I doubt any of these third party apps are going to recoup the named API cost with so many people fleeing reddit. Seems like a big gamble to me. Maybe Relay re-negotiated the price.

I wonder if they just high balled, expecting app creators to negotiate them down instead of taking the offer public and burning things to the ground.

Robotoboy , in What’s with social media companies trying to destroy themselves recently?
@Robotoboy@kbin.social avatar

Silicon Valley is feeling the backlash of not being able to deliver on their promise. The entire sector has been funded off the promise of forever growth, inflated valuations based on easily manipulated numbers and the concept that tech is the future.

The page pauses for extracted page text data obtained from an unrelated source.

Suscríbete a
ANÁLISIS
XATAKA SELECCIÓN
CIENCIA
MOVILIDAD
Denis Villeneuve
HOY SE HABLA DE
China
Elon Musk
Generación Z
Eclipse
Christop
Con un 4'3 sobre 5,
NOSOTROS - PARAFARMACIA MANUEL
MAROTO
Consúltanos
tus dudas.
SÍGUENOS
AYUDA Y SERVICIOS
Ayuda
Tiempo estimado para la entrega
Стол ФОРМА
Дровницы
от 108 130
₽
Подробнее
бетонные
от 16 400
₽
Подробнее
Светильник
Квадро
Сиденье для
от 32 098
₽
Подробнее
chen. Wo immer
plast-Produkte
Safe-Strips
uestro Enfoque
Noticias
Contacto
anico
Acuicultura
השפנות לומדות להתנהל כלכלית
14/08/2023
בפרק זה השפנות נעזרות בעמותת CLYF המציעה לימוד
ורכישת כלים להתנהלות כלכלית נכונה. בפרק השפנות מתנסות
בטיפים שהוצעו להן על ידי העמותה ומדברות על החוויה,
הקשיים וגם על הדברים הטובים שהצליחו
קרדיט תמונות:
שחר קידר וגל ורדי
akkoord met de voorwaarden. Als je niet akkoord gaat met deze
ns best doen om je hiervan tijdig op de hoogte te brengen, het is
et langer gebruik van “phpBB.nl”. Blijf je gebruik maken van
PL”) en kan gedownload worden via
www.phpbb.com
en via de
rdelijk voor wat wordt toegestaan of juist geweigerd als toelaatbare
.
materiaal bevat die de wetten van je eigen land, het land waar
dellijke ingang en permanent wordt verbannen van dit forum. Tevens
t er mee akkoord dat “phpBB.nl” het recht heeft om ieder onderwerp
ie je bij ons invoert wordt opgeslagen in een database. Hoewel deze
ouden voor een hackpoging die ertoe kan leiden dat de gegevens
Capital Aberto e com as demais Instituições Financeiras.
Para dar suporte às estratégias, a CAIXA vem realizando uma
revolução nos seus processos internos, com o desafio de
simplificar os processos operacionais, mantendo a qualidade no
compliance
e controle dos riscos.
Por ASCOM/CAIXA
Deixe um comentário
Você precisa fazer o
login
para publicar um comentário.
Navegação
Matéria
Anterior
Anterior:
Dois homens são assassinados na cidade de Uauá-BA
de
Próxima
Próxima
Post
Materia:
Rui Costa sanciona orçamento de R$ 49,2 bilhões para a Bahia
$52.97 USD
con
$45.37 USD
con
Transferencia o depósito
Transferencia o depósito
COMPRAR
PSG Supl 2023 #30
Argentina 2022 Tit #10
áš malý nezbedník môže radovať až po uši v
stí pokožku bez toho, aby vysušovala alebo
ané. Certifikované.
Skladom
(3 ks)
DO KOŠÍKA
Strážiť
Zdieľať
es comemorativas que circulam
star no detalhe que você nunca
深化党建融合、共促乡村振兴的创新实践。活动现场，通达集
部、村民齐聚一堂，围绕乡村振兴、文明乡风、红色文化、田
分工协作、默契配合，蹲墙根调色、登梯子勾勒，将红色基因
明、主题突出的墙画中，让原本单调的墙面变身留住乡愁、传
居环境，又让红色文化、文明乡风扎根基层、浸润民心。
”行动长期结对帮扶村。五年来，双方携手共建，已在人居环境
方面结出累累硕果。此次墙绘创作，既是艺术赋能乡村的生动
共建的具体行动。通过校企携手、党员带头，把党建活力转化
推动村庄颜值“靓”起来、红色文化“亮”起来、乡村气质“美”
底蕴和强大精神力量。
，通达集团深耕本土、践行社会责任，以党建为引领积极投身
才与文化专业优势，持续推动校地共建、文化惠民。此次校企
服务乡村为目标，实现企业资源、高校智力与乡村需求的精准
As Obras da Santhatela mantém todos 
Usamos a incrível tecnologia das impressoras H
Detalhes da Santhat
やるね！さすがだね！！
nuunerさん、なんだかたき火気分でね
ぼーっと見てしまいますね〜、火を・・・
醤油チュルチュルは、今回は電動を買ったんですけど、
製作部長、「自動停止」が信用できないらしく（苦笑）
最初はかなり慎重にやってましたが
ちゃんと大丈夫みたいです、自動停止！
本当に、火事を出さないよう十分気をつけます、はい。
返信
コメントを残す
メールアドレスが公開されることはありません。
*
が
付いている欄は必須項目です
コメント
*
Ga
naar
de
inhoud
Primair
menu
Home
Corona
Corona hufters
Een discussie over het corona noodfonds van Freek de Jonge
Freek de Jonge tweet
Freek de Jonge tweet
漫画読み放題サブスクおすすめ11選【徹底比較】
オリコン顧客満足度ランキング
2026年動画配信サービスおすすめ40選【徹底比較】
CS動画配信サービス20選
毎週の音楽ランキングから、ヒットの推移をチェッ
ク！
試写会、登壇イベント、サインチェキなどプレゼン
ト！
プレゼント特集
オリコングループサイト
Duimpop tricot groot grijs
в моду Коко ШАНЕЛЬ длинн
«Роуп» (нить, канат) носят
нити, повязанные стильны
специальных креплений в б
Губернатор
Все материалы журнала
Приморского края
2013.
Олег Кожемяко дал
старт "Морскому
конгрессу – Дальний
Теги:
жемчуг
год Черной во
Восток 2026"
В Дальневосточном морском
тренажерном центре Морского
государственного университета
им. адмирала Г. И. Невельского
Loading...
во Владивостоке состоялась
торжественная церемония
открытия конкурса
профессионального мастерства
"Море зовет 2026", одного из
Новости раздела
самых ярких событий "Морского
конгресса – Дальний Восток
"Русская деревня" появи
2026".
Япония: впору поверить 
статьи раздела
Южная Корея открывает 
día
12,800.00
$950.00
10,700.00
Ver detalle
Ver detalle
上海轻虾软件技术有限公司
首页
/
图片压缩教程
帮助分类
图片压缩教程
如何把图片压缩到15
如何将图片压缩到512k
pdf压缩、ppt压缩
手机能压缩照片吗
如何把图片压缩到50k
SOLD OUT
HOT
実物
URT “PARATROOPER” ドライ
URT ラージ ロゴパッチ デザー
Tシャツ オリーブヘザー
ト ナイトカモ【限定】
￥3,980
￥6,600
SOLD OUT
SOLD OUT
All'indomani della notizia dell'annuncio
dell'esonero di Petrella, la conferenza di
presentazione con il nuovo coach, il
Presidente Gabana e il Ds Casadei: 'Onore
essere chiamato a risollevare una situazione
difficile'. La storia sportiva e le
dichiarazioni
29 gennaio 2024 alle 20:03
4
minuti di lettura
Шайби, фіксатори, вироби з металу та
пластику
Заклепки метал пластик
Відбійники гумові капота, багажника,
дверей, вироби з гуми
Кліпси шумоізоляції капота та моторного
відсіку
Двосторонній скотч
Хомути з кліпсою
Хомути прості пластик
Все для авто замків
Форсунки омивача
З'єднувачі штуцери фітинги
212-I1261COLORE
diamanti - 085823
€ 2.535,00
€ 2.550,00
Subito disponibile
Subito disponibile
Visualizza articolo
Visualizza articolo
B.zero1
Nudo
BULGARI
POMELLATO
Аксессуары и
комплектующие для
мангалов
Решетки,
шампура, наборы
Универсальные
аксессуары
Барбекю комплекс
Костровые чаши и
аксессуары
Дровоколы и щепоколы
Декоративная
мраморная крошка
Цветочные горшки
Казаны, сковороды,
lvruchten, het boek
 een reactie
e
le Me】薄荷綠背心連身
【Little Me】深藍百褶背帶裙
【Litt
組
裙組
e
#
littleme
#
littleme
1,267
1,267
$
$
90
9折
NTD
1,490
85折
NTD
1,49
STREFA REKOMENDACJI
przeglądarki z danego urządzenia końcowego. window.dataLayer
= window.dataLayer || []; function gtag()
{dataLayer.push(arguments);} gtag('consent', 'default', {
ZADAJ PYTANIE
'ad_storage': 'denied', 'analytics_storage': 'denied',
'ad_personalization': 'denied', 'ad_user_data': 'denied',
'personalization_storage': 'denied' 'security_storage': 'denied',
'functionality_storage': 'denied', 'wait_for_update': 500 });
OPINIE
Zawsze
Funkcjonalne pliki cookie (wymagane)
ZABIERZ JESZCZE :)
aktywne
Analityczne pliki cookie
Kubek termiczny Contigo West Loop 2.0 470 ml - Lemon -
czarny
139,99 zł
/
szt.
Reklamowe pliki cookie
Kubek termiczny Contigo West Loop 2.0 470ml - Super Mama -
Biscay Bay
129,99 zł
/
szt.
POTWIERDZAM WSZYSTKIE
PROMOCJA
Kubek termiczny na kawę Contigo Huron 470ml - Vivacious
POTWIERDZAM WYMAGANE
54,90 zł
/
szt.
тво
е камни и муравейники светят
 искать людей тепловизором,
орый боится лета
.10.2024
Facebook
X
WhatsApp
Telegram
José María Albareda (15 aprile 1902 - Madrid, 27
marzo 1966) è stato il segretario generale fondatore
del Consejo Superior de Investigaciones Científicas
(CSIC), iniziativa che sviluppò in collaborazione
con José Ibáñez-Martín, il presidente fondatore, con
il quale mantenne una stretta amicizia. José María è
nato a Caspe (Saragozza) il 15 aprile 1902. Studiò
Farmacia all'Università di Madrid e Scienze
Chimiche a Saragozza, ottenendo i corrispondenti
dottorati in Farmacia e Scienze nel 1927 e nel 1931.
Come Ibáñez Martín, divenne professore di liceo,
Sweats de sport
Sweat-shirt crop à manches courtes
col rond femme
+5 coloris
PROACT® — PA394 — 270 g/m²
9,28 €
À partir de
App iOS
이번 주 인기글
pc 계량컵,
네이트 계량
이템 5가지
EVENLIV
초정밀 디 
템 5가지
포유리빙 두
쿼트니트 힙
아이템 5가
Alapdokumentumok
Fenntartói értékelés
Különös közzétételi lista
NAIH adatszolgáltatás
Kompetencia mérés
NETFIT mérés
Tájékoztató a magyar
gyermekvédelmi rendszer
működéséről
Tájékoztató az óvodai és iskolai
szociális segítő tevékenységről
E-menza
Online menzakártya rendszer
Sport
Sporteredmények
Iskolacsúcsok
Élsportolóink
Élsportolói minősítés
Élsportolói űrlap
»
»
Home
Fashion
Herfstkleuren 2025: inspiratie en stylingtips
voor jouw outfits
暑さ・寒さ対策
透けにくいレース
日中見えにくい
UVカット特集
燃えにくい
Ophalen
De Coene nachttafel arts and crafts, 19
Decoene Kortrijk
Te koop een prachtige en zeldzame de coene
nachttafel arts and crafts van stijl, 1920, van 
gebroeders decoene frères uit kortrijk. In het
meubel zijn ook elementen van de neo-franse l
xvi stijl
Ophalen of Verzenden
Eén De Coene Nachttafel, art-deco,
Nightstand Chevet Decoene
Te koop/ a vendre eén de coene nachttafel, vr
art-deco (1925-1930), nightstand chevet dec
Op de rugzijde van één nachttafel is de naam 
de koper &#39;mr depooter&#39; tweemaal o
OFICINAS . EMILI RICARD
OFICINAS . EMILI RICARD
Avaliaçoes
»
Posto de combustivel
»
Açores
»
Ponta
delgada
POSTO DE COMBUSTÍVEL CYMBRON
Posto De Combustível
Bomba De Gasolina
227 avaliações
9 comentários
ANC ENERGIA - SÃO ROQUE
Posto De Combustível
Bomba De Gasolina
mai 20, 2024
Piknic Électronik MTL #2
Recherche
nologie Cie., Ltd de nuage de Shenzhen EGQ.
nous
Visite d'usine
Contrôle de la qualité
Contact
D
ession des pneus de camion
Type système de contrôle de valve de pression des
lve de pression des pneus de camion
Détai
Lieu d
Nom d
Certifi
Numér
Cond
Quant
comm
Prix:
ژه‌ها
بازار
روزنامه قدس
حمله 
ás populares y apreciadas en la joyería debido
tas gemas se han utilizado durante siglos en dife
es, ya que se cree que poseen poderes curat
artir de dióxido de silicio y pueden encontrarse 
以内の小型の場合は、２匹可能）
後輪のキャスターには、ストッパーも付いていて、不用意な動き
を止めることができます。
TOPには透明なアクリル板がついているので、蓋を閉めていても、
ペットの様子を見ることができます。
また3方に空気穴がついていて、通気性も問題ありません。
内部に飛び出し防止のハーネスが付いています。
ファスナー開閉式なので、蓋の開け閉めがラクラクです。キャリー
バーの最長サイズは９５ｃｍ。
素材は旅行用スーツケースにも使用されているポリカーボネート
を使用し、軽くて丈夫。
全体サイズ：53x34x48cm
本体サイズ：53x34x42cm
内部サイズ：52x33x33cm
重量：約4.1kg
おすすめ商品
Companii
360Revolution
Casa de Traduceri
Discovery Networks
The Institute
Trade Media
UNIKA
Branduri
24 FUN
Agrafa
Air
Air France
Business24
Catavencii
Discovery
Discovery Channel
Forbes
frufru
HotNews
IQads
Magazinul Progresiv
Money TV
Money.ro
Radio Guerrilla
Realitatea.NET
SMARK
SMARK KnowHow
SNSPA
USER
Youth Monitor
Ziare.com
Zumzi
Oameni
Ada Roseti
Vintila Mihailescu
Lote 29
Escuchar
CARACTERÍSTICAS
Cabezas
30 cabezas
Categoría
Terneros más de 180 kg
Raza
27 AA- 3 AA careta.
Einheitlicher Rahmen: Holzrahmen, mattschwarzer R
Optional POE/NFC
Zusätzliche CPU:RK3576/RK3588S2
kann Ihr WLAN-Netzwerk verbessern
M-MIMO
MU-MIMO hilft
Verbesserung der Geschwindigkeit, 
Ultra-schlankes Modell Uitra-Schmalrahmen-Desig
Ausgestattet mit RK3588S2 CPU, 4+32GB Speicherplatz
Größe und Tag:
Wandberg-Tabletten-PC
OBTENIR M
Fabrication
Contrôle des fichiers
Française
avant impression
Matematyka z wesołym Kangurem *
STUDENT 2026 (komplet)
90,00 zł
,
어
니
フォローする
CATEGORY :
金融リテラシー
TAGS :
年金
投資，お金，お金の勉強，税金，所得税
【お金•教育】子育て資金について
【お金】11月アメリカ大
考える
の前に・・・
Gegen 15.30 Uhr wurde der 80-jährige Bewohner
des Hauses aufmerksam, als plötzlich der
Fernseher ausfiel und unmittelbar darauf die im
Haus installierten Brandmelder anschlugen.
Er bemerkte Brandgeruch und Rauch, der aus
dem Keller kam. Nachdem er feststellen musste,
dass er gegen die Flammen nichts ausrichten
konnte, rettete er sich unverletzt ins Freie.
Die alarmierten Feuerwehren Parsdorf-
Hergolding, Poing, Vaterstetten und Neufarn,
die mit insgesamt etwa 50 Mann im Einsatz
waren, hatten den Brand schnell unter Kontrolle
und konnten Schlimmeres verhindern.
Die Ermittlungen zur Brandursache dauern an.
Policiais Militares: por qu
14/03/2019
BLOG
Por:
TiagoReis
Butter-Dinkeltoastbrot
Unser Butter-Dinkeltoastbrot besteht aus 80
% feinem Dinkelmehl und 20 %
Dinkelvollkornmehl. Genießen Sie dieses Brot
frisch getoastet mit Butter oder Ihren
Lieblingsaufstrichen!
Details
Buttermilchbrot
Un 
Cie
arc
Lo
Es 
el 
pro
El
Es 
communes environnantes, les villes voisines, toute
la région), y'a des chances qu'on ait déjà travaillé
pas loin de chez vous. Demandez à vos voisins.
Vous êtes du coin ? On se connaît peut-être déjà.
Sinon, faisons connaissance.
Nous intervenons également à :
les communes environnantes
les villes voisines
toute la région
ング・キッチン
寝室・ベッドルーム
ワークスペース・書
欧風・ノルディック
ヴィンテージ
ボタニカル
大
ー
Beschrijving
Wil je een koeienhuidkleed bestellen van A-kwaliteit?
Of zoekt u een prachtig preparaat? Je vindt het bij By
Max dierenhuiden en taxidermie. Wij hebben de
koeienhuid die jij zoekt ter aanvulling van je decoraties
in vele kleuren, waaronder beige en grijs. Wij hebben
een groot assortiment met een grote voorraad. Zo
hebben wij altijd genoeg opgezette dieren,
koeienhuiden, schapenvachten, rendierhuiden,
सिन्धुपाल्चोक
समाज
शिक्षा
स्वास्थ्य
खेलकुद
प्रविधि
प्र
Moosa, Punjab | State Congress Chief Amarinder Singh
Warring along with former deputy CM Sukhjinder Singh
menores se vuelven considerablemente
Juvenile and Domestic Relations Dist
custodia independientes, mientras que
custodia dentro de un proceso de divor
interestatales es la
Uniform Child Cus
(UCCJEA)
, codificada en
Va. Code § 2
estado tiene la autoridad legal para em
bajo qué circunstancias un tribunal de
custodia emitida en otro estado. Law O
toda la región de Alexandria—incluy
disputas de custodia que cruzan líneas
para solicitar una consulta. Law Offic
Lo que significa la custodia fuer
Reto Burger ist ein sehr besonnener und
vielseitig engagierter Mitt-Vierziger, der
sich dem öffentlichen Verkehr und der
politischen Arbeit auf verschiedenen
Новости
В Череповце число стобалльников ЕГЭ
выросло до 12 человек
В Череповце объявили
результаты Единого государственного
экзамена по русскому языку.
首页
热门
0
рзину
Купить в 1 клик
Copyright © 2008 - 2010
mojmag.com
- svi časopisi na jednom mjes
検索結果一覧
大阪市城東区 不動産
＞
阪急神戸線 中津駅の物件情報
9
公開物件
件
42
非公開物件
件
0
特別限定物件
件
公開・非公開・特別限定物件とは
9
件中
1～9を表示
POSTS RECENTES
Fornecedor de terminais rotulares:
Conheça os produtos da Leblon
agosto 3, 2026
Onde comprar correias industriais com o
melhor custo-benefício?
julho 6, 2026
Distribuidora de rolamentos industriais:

Which yeah, tech IS the future - but it's not the future because some sociopathic individuals are good at social engineering.

It's a panic. Musk never intended to buy Twitter but was essentially forced to... and has ego issues. So instead of allowing it to function and making edits to the business model (that was already failing) he has simply shown that he has no idea how to run a Social Media platform. So he tries to exert force on his userbase so that he can monetize them. Reddit's CEO sees this powerplay, and that a vast majority of Twitters userbase stuck around, and didn't immediately leave, and decided to play the bullish part as well. Twitch has always suffered operating at a loss, so I can only assume Daddy Amazon has forced them to start making bigger changes to make a profit finally. Discord... well Discord is still mostly in its infancy. It's not completely a dominating force in the industry and it knows it. That's way their changes come much more incrementally.

If it's one thing you'll notice about big tech, it's that they have always operated at a loss. They grew, and their services kept expanding because Venture Capital kept coming in at the promise of this future mythical profit. Their model was never sustainable though.

The number one lesson to learn from all this is that investments are just a game for the rich... and I'm going to be real, they're often just as stupid as your average moron.

Moving on to the ActivityPub protocol will be for the good of everyone. It's a bit of a return to the old net... We lose some convenience for the benefit of freedom.

So yeah, they'll continue to make stupid decisions and ruin their companies... but keep in mind that ActivityPub and the Fediverse isn't immune to these sociopaths. We may well see a well funded VC backed venture that uses the protocol.

We'll just have to see how this holds out.